Brain and brain! What is brain?
I mentioned in the last post, I've been playing around with OpenClaw, like so many of the Twitter tech intelligentsia who are hoping the Singularity doesn't hit before they can vibe-code a Salesforce replacement or a marketing funnel to make them kajillions of dollars. I have used it for automating tedious tasks: including tracking down all the posts I previously posted to my blog, almost 15 years ago. (They're here on this blog. Read them; they're pretty hilarious, looking back now.) I've named my OpenClaw agent Klugarsh, because brain/cauliflower something-something ... IYKYK.
One thing I've noticed lately in the age of agent-based coding is resurgence of my RSI hand pain. Weirdly, typing chat constantly seems to be worse than even coding for hours a day straight. I decided it would be fun to give Klugarsh (Klu for short) voice-chat capabilities, so I can have conversations with him. I've never done anything with WebRTC before, so this seemed like a fun project. Was pretty straightforward, most concepts seemed pretty sensible. And thanks to the agents, I spent less time futzing with specific pieces of code, and more time figuring out architecture, and learning how it works. I used DeepGram for both STT and TTS, and can't recommend it enough. Super easy to use, very fast, and a nigh-unto-free developer usage tier.
We (Klu and I, that is) initially implemented it as a sub-agent, and since we wanted it to have all the same knowledge and context as the main agent, we decided to go with a clone (a KluKlone, if you will, a Klune) that would slurp all the same initialization context as the main one. We created a Node script with a WebRTC client, and I bounced back and forth between the main agent MasterKlu (who sounds like something from the old Kung Fu TV show) and the Klune running the WebRTC chat, debugging all the fiddly issues you get with streaming realtime voice: utterance and sentence boundaries, streaming/reveal of text transcripts, interrupts, dropped chunks, streaming speeds ... all that fun stuff that defines the boundary between adequately good user experience, and "what the fuck is even happening?" (See also: Ninety-ninety rule.) Masisve respect to people doing telephony work. It's way harder than a nice, clean HTTP request cycle with a beginning, middle, and end.
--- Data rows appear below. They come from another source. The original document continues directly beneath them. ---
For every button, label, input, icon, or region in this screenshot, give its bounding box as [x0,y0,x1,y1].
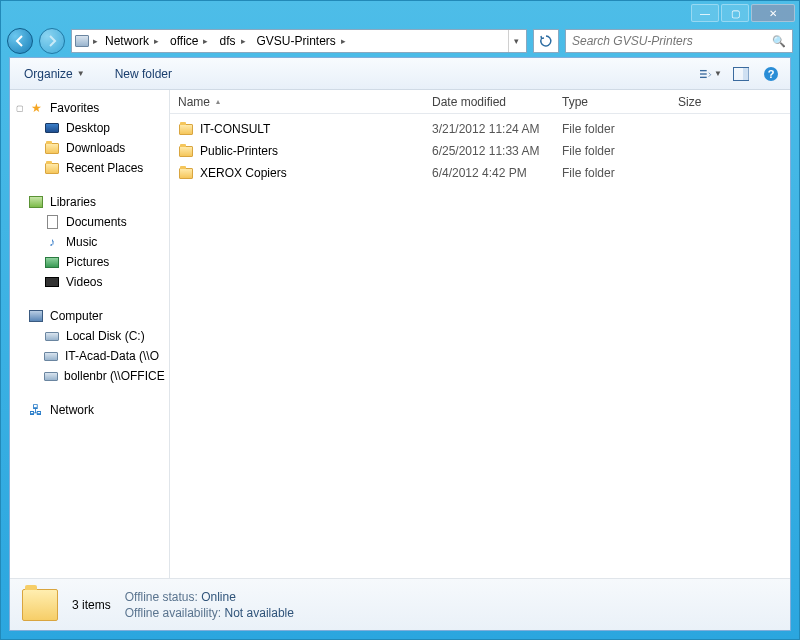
column-header-type[interactable]: Type [554,90,670,113]
nav-header-favorites[interactable]: ▢★Favorites [10,98,169,118]
nav-item-pictures[interactable]: Pictures [10,252,169,272]
collapse-icon: ▢ [16,104,24,113]
nav-item-label: Local Disk (C:) [66,329,145,343]
nav-item-label: Videos [66,275,102,289]
breadcrumb-segment[interactable]: GVSU-Printers▸ [253,30,353,52]
organize-button[interactable]: Organize ▼ [18,64,91,84]
refresh-button[interactable] [533,29,559,53]
breadcrumb-segment[interactable]: office▸ [166,30,215,52]
file-type: File folder [554,144,670,158]
arrow-left-icon [14,35,26,47]
navigation-pane[interactable]: ▢★Favorites Desktop Downloads Recent Pla… [10,90,170,578]
forward-button[interactable] [39,28,65,54]
svg-text:?: ? [768,68,775,80]
breadcrumb-segment[interactable]: Network▸ [101,30,166,52]
file-rows: IT-CONSULT 3/21/2012 11:24 AM File folde… [170,114,790,578]
videos-icon [44,274,60,290]
nav-item-desktop[interactable]: Desktop [10,118,169,138]
nav-item-label: Recent Places [66,161,143,175]
nav-bar: ▸ Network▸ office▸ dfs▸ GVSU-Printers▸ ▾… [1,25,799,57]
view-icon [700,67,712,81]
titlebar[interactable]: — ▢ ✕ [1,1,799,25]
address-dropdown[interactable]: ▾ [508,30,524,52]
details-pane: 3 items Offline status: Online Offline a… [10,578,790,630]
drive-icon [44,348,59,364]
nav-header-libraries[interactable]: Libraries [10,192,169,212]
item-count: 3 items [72,598,111,612]
column-header-date[interactable]: Date modified [424,90,554,113]
help-icon: ? [763,66,779,82]
breadcrumb-segment[interactable]: dfs▸ [215,30,252,52]
preview-pane-icon [733,67,749,81]
breadcrumb-label: Network [105,34,149,48]
list-pane: Name▴ Date modified Type Size IT-CONSULT… [170,90,790,578]
document-icon [44,214,60,230]
nav-item-recent-places[interactable]: Recent Places [10,158,169,178]
organize-label: Organize [24,67,73,81]
chevron-down-icon: ▼ [77,69,85,78]
nav-group-network: 🖧Network [10,400,169,420]
arrow-right-icon [46,35,58,47]
nav-item-videos[interactable]: Videos [10,272,169,292]
column-headers: Name▴ Date modified Type Size [170,90,790,114]
folder-icon [44,140,60,156]
nav-item-local-disk[interactable]: Local Disk (C:) [10,326,169,346]
nav-item-label: Documents [66,215,127,229]
file-row[interactable]: XEROX Copiers 6/4/2012 4:42 PM File fold… [170,162,790,184]
close-button[interactable]: ✕ [751,4,795,22]
breadcrumb-label: dfs [219,34,235,48]
search-icon[interactable]: 🔍 [772,35,786,48]
window-controls: — ▢ ✕ [691,4,795,22]
nav-item-label: IT-Acad-Data (\\O [65,349,159,363]
nav-label: Libraries [50,195,96,209]
file-name: XEROX Copiers [200,166,287,180]
favorites-icon: ★ [28,100,44,116]
toolbar: Organize ▼ New folder ▼ ? [10,58,790,90]
svg-rect-0 [700,69,707,70]
folder-icon [22,589,58,621]
svg-rect-1 [700,73,707,74]
help-button[interactable]: ? [760,63,782,85]
file-row[interactable]: Public-Printers 6/25/2012 11:33 AM File … [170,140,790,162]
search-box[interactable]: 🔍 [565,29,793,53]
nav-group-favorites: ▢★Favorites Desktop Downloads Recent Pla… [10,98,169,178]
offline-availability-label: Offline availability: [125,606,222,620]
address-bar[interactable]: ▸ Network▸ office▸ dfs▸ GVSU-Printers▸ ▾ [71,29,527,53]
minimize-button[interactable]: — [691,4,719,22]
nav-item-network-drive[interactable]: IT-Acad-Data (\\O [10,346,169,366]
preview-pane-button[interactable] [730,63,752,85]
nav-label: Network [50,403,94,417]
nav-label: Favorites [50,101,99,115]
breadcrumb-label: office [170,34,198,48]
column-label: Name [178,95,210,109]
svg-rect-4 [743,68,749,80]
explorer-window: — ▢ ✕ ▸ Network▸ office▸ dfs▸ GVSU-Print… [0,0,800,640]
search-input[interactable] [572,34,768,48]
maximize-button[interactable]: ▢ [721,4,749,22]
network-location-icon [74,33,90,49]
chevron-right-icon: ▸ [200,36,211,46]
view-options-button[interactable]: ▼ [700,63,722,85]
offline-status-label: Offline status: [125,590,198,604]
refresh-icon [539,34,553,48]
file-type: File folder [554,122,670,136]
nav-item-music[interactable]: ♪Music [10,232,169,252]
nav-header-computer[interactable]: Computer [10,306,169,326]
nav-item-network-drive[interactable]: bollenbr (\\OFFICE [10,366,169,386]
file-row[interactable]: IT-CONSULT 3/21/2012 11:24 AM File folde… [170,118,790,140]
chevron-right-icon: ▸ [338,36,349,46]
nav-header-network[interactable]: 🖧Network [10,400,169,420]
sort-ascending-icon: ▴ [216,97,220,106]
file-type: File folder [554,166,670,180]
nav-item-label: Desktop [66,121,110,135]
nav-item-downloads[interactable]: Downloads [10,138,169,158]
computer-icon [28,308,44,324]
nav-item-documents[interactable]: Documents [10,212,169,232]
file-name: IT-CONSULT [200,122,270,136]
back-button[interactable] [7,28,33,54]
column-header-size[interactable]: Size [670,90,790,113]
new-folder-button[interactable]: New folder [109,64,178,84]
offline-status-value: Online [201,590,236,604]
column-header-name[interactable]: Name▴ [170,90,424,113]
nav-item-label: Music [66,235,97,249]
At one point, both Klus were proposing ideas for debugging or architecture. They weren't talking to each other —(no, AI didn't write this) the Klune would spawn to handle voice, absorbing all the memories of MasterKlu, effectively forking off him, and then have no more direct contact. I became a go-between for the Klus. I was talking to the Klune in voice, which was breaking up, dropping syllables, and he was proposing ideas for why this was happening. Really reminded me of a scene in the Star Trek TOS episode, Spock's Brain. (A classic, in that it's likely the worst episode of TOS ever produced. Check it out, if for no other reason than the remote-control Nimoy, totally hilarious.) Dr. McCoy has had his brain souped up by a large beauty-salon-style head bowl (see photo, above), and dives in to perform the surgery to restore poor Spock's purloined brain back into its home in his cranium. At some point the head-bowl super-intelligence begins to wear off, and Spock has to guide the good doctor through the rest of the surgery on his own self. Thank FSM he had reattached Spock's vocal center, right?
So there I am, with the Klune talking in his garbled voice (actually "her," since the default voice from DeepGram is an American female voice, which makes things even weirder), giving me suggestions on how to fix the problem. It ultimately turned out to be a stream overflow issue. DeepGram sends back data faster than WebRTC can send it. The solution was simply to loop and process data every 10ms, since it's a 10ms chunk of audio. Once we nailed that one down, the rest of it was pretty easy. Getting Klune's brain hooked up to his mouth. As the chick in the purple thigh-high boots says. "brain and brain! What is brain?"
Ultimately, Klu and I decided to change the architecture to have the voice go straight to the OpenClaw gateway, so I'll be interacting directly with him, no need for fancy Klu-kloning, or extra layers of abstraction. We actually started down the path of over-engineering the Klune, so he could get access to all the tool-use, but then realized we were recursively reinventing the OpenClaw sub-agent wheel. We really don't need sub-sub-agents, at least not yet. (Update: OpenClaw's new version actually does this.)
It's a very different feeling, speaking to your agent. It feels eerily like you're interacting with an actual person, and I'm sure that feeling will only increase as the sophistications of these things increases. The GitHub repo for the voice control lives here: http://github.com/mde/openklu. It's mostly agent-generated code, so don't ask me if it's sanitary. All I know is, it works, for all the use-cases I care about. I wonder if that's the future of software development. Is this how the assembler programmers felt?